Despite the seeming impossibility of Gautama’s claim in this story, anyone who has also read the “Questions of Milinda” is able to hope for a miracle medicine, having learned of the profoundly powerful “Medicine-Shop of the Buddha.” In Buddha’s shop, there are medicines that promise to deliver truth-seekers from all sorrow. These medicines are the Four Noble Truths that “free the world of men and the Worlds of the Gods from the Poison of the Depravities.” As the Reverend Nagasena tells King Menander in “The Questions of Milinda,” the four medicines are the truth of Suffering, the truth of the Origin of Suffering, the truth regarding the Cessation of Suffering, and the truth of the Way to the Cessation of Suffering.

But how are these medicines able to perform such miraculous healing? Will they help Kisagotami? Could they also help us? We can come by this understanding if we apply the Four Noble Truths to a third Buddhist story (the one given as an example in this assignment).

“The Composition of the Body” outlines the four elements that make up the human form. The earthy, watery, fiery and windy elements each do their part to shape the body and hold it together, and in so doing, create illusions that result in a great deal of suffering. This mass of simple elements “masquerades in many different disguises, such as the various members and organs of women and men.” They make the body appear tall, short, thin, heavy, strong or weak; yet in reality the body is nothing more than a fragile, temporary machine. To the unenlightened person, this “Deceptive Machine” is mistakenly seen as black or white, young or old, beautiful or ugly. Innumerable wrong views spring from this deception, resulting in the suffering of lust, jealousy, fear, hatred, etc. These wrong views poison every aspect of human existence, including action, language and livelihood.

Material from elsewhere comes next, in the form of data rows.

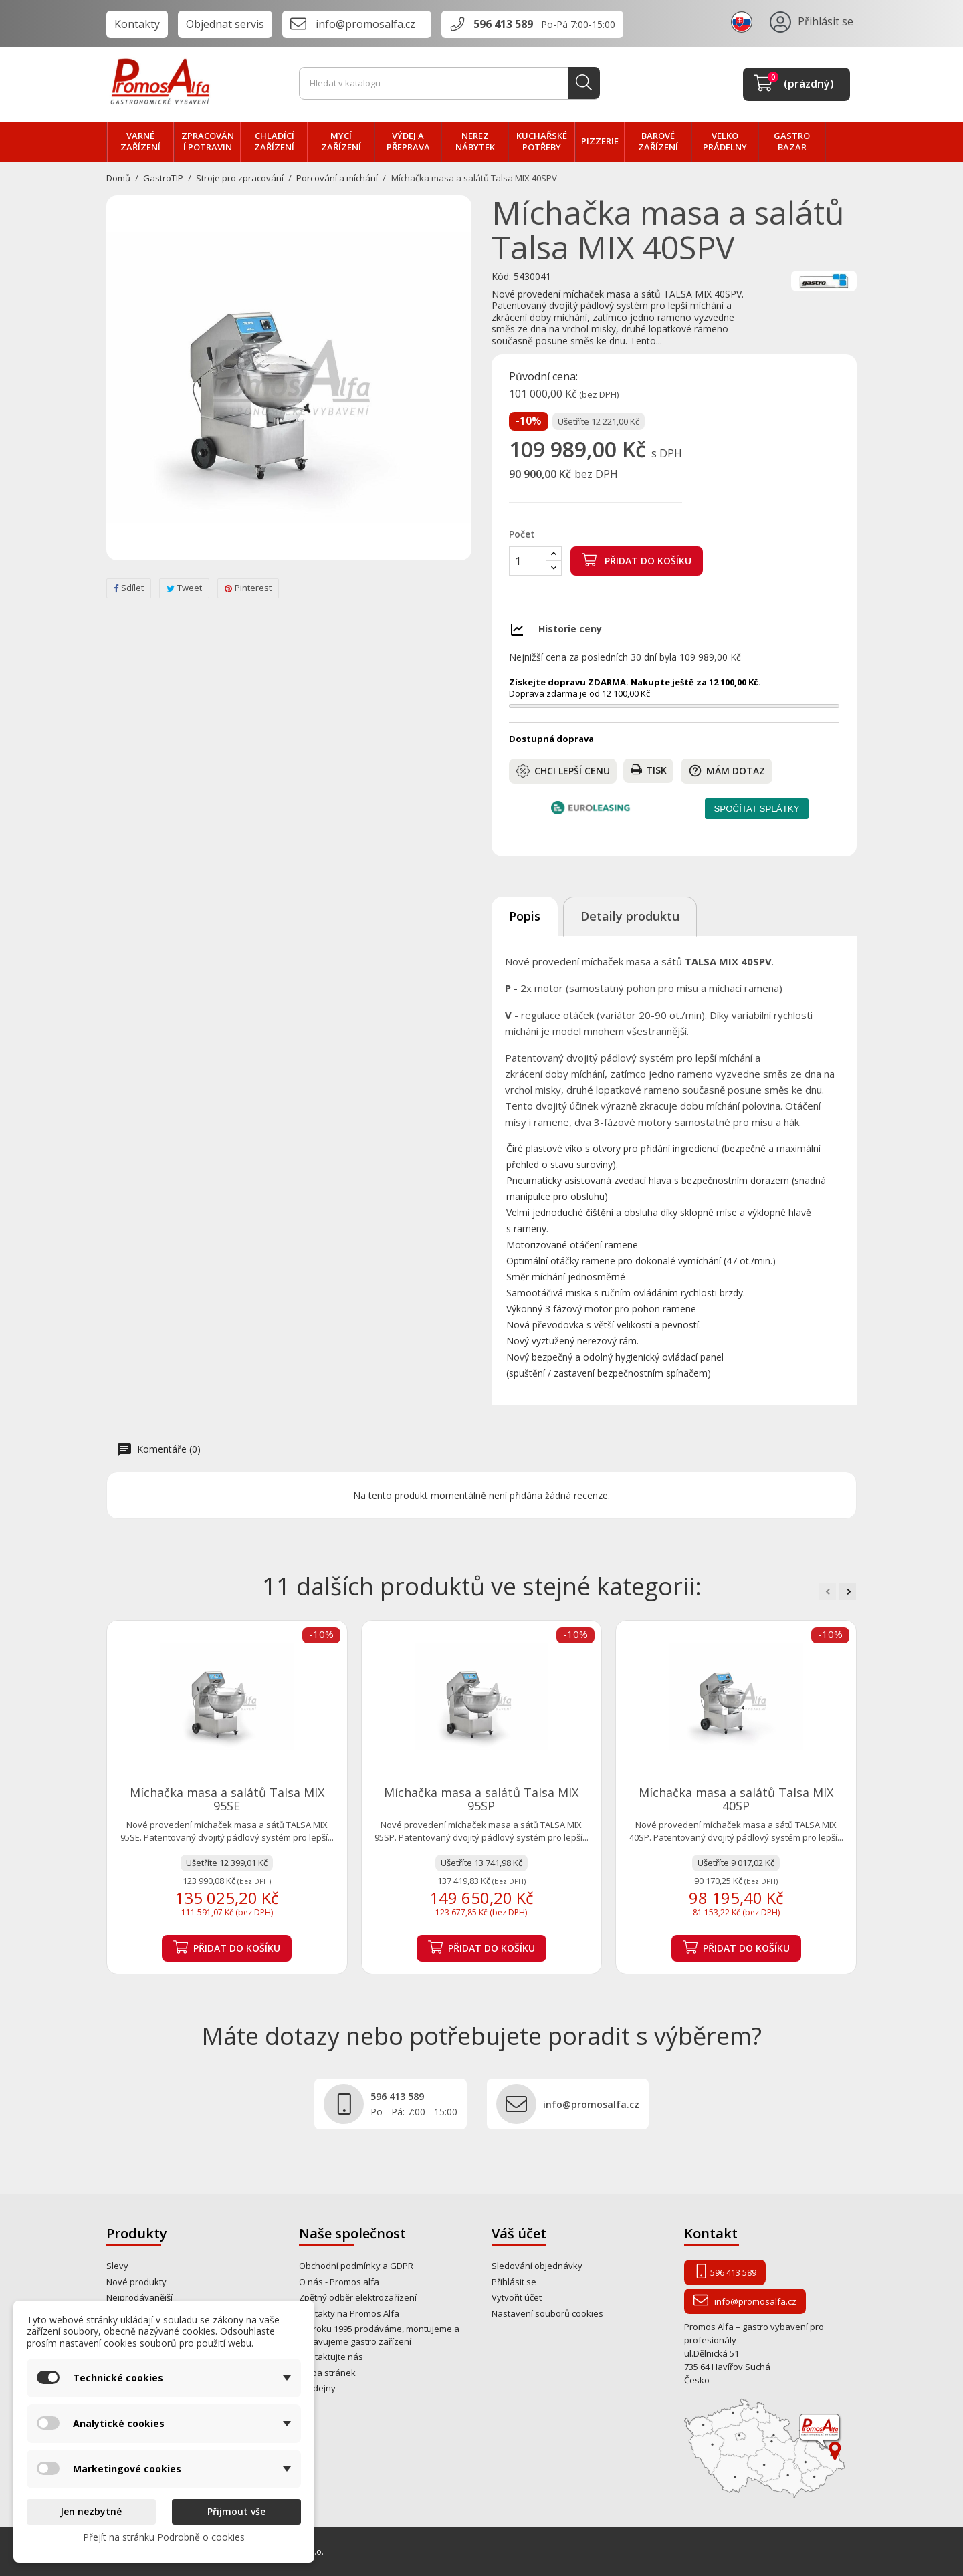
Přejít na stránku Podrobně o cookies (164, 2537)
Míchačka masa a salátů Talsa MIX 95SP (481, 1799)
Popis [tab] (524, 916)
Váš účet (519, 2233)
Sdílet (129, 588)
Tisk (649, 770)
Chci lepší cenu (563, 771)
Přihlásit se (514, 2282)
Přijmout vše (236, 2511)
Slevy (117, 2266)
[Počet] (527, 561)
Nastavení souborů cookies (547, 2313)
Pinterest (248, 588)
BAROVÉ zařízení (658, 142)
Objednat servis (225, 24)
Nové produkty (136, 2282)
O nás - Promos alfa (339, 2282)
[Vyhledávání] (449, 83)
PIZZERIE (600, 141)
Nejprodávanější (139, 2297)
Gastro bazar (792, 142)
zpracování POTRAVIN (207, 142)
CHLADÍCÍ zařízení (274, 142)
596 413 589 (503, 24)
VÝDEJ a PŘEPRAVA (408, 142)
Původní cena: (543, 377)
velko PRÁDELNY (725, 142)
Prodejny (317, 2388)
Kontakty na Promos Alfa (349, 2313)
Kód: (501, 277)
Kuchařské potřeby (541, 142)
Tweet (184, 588)
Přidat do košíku (636, 559)
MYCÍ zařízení (341, 142)
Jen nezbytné (91, 2511)
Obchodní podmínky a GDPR (356, 2266)
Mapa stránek (327, 2373)
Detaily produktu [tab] (629, 916)
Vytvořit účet (517, 2297)
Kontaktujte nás (331, 2357)
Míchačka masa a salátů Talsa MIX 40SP (736, 1799)
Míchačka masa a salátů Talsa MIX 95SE (227, 1799)
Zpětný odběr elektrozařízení (358, 2297)
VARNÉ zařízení (140, 142)
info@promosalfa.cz (365, 24)
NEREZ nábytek (475, 142)
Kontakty (137, 24)
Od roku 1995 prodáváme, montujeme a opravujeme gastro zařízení (379, 2335)
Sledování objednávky (537, 2266)
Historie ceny (570, 628)
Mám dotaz (726, 771)
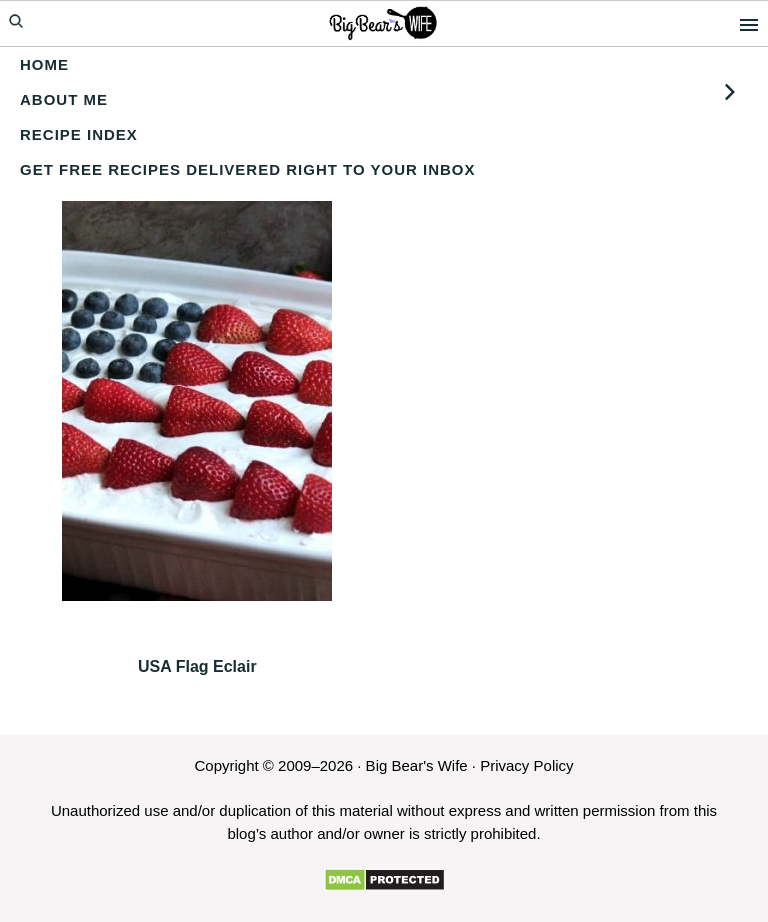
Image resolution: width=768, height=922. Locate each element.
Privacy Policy (526, 765)
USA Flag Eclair (197, 666)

This story of the composition of the body and its effects on the human perception of reality proves the first two of the Four Noble Truths found in Buddha’s Medicine-Shop: that there is suffering, and that suffering has a traceable origin. An understanding of these Truths places the seeker of wisdom within reach of the final two Noble Truths: that suffering can be eliminated, and that there is a necessary approach to that elimination. We can extinguish the cause of suffering by recognizing and remembering the underlying, universally-identical compositions of our bodies, and the universal delusions we are all susceptible to. By seeing beyond the Deceptive Machine, we begin ridding ourselves of wrong views, which is the first step on what is known as the “Noble Eight-Fold Path.” This change in perception naturally leads to changes in our actions and speech, and the practice of this enlightened outlook goes on to alter the way we work, think and even the way we view the bodies that earlier deceived us. These changes in our wisdom, ethical conduct and mental discipline are the path to salvation.

The poignant story of Kisagotami exemplifies how the Four Noble Truths work to change an individual soul. She embarks on the path to salvation when she begins the mission to find her son’s medicine. Gautama has instructed her to fetch a handful of mustard seed, but specifies that this seed must be taken from a house “where no son, husband, parent or slave has died.” The young mother wanders again from house to house, explaining her mission, but no one is able to help her: one man has lost his parents, an old woman has lost her husband, and another man has lost his slave. Every person she encounters has been touched by the heartache of death. Finally, Kisagotami comprehends the impermanence of life and her link to all of humanity. Spiritually healed by the medicine of Buddha’s doctrine, she embraces the Four Noble Truths inherent in the grief of loss, and lets go of her sorrow.